* German parliament approve Greek aid
* But questions over debt buyback underpin German Bunds
* Technical charts hint at rise to Bund range high
* Spanish bond yield edge up as ICO issue seen faltering
By Emelia Sithole-Matarise and William James
LONDON, Nov 30 (Reuters) - Greek bonds rallied on Friday after German lawmakers approved the release of more aid to the near-bankrupt country but doubts over some aspects of the deal underpinned demand for high-liquid German debt.
The approval by the German parliament was a key step towards the release of funds to Greece after its international lenders approved a deal this week to cut its debt load by 40 billion euro to bring it down to 124 percent of national output by 2020.
Greek bond prices extended this week’s rally across the strip with its 10-year yields falling 20 basis points on the day to 16.14 percent.
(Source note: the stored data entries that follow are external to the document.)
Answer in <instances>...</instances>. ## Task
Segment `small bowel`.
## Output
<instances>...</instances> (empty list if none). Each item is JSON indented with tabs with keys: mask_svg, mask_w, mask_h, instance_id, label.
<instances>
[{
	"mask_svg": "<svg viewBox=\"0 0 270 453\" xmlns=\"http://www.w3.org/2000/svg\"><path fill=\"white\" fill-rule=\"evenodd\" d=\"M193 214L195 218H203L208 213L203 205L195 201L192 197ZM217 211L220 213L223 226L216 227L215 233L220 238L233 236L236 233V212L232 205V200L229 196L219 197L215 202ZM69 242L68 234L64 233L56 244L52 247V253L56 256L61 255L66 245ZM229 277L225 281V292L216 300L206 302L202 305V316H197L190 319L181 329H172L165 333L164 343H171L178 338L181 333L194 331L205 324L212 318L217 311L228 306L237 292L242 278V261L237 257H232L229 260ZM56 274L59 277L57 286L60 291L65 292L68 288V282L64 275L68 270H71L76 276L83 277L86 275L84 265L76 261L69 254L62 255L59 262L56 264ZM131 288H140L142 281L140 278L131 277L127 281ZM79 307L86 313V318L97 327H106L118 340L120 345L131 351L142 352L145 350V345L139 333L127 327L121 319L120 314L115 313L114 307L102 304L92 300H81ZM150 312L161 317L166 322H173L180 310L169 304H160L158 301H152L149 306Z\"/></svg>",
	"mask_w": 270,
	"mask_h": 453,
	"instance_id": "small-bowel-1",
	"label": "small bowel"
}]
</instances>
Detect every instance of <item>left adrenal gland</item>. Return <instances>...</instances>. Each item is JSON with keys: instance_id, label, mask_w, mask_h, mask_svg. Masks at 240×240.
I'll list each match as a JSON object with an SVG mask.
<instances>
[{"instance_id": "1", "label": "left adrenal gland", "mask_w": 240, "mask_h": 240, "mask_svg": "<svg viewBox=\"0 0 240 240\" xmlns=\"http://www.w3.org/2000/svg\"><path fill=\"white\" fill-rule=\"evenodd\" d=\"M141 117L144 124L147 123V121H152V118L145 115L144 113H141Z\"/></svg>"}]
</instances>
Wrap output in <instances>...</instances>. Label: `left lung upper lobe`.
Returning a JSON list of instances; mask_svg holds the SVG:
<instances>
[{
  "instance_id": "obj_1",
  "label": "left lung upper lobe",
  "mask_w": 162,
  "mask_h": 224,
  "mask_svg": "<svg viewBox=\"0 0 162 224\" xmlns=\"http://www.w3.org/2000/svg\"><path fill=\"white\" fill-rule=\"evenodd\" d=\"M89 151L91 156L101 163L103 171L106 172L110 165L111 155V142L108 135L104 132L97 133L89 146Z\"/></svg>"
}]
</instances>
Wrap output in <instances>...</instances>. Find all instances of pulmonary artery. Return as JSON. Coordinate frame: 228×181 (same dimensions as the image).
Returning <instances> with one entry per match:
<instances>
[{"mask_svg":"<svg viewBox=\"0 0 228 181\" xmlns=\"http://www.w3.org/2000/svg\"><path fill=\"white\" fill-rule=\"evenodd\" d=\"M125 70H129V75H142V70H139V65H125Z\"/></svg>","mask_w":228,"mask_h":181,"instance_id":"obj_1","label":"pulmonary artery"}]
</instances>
However, a broad-based relief rally in other peripheral bonds which pushed Italian 10-year yields to two-year lows showed signs of fatigue on questions over a Greek bond buyback scheme which has to be completed by Dec. 13 before the IMF can release its share of the aid tranche.
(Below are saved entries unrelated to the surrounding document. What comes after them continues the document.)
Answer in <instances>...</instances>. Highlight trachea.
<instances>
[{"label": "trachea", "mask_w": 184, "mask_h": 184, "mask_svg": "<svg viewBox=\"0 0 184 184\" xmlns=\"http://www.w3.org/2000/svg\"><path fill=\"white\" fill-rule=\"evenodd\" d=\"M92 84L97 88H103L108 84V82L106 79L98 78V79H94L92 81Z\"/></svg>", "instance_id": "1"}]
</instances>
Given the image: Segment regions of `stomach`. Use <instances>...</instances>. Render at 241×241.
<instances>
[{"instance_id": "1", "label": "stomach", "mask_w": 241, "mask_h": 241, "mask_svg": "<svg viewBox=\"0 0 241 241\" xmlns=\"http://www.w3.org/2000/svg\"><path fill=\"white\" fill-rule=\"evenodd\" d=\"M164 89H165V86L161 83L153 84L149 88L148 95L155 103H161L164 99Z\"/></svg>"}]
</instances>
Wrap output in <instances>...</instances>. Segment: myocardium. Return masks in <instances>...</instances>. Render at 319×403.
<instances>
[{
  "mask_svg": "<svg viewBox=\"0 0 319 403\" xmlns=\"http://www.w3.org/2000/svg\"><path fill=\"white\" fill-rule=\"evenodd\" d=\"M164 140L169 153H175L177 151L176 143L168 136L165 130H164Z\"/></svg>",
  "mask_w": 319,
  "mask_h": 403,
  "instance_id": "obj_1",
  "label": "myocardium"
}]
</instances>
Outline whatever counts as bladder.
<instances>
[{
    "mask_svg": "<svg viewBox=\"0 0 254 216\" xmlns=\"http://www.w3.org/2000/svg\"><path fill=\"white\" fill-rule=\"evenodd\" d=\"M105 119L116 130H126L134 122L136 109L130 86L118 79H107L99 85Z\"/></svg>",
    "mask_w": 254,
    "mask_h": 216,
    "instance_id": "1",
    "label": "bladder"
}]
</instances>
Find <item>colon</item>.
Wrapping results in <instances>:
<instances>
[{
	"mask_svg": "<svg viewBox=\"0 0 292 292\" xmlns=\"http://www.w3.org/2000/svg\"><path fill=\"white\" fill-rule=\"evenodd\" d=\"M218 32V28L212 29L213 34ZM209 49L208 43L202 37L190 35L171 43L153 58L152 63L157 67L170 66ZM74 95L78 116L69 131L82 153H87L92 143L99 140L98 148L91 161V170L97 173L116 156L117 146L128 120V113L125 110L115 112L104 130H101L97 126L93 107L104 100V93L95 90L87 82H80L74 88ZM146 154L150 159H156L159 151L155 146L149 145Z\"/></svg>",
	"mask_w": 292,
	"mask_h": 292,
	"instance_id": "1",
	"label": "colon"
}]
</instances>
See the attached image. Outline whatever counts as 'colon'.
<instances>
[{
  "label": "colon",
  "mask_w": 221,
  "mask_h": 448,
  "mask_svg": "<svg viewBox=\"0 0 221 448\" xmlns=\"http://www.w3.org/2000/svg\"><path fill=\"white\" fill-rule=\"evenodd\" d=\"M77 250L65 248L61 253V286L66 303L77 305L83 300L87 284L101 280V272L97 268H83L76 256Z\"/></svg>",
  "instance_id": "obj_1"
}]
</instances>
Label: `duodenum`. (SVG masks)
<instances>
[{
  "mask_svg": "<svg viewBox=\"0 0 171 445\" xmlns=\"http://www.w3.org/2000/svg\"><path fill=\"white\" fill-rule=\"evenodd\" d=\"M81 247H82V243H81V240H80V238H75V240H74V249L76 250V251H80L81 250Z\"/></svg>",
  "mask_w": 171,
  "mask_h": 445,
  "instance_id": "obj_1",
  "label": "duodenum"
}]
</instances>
“There’s relief the Bundestag (German lower house of parliament) has okayed the Greek bailout but they’ve just kicked the can down the road and not solved the problem. We still have these questions about the buyback,” a trader said.
The bond buyback could save Athens more than 39 billion euros gross, according to Reuters calculations, but investors have become edgy over lack of clarity on how the operation will be funded and how repurchase prices will be decided.
German Bund futures, to which investors turn in times of stress, ended five ticks lower on the day at 142.79 but well off the 141.84 low reached on Tuesday after news of the Greek aid deal, while cash 10-year German yields settled unchanged on the day at 1.38 percent.
“Our view has been that we will see Bund yields rising towards year end as we get past the critical issues of Greece and Spain,” said Marius Daheim, chief rates strategist at Bayerische Landesbank.
“But with these things being delayed either in the case of Greece (with the buyback) or in the case of the Spanish bailout request it might turn out that this risk-on rally may run out of steam. So we expect Bund yields to remain capped between 1.30-1.50 percent into year-end.”
Technical charts also show support for Bund futures at 142.62, the mid-point of Tuesday’s steep sell-off, and a shift in momentum indicators towards fresh rises.
“As long as 142.62 is support we’re happy bulls and expecting an assault on 143.48,” said Futurestechs technical analyst Clive Lambert.
Italian 10-year bond yields which plumbed a low of 4.485 percent on Thursday, settled five bps lower on the day at 4.51 percent. Spanish equivalents were 2 basis points lower at 5.33 percent but off an eight-month low of 5.21 percent reached on Thursday.
A trader said the peripheral rally may also have run its course for the near-term due to the looming risk that the U.S. economy could slip into recession if lawmakers fail to avert $600 billion of automatic spending cuts and tax hikes.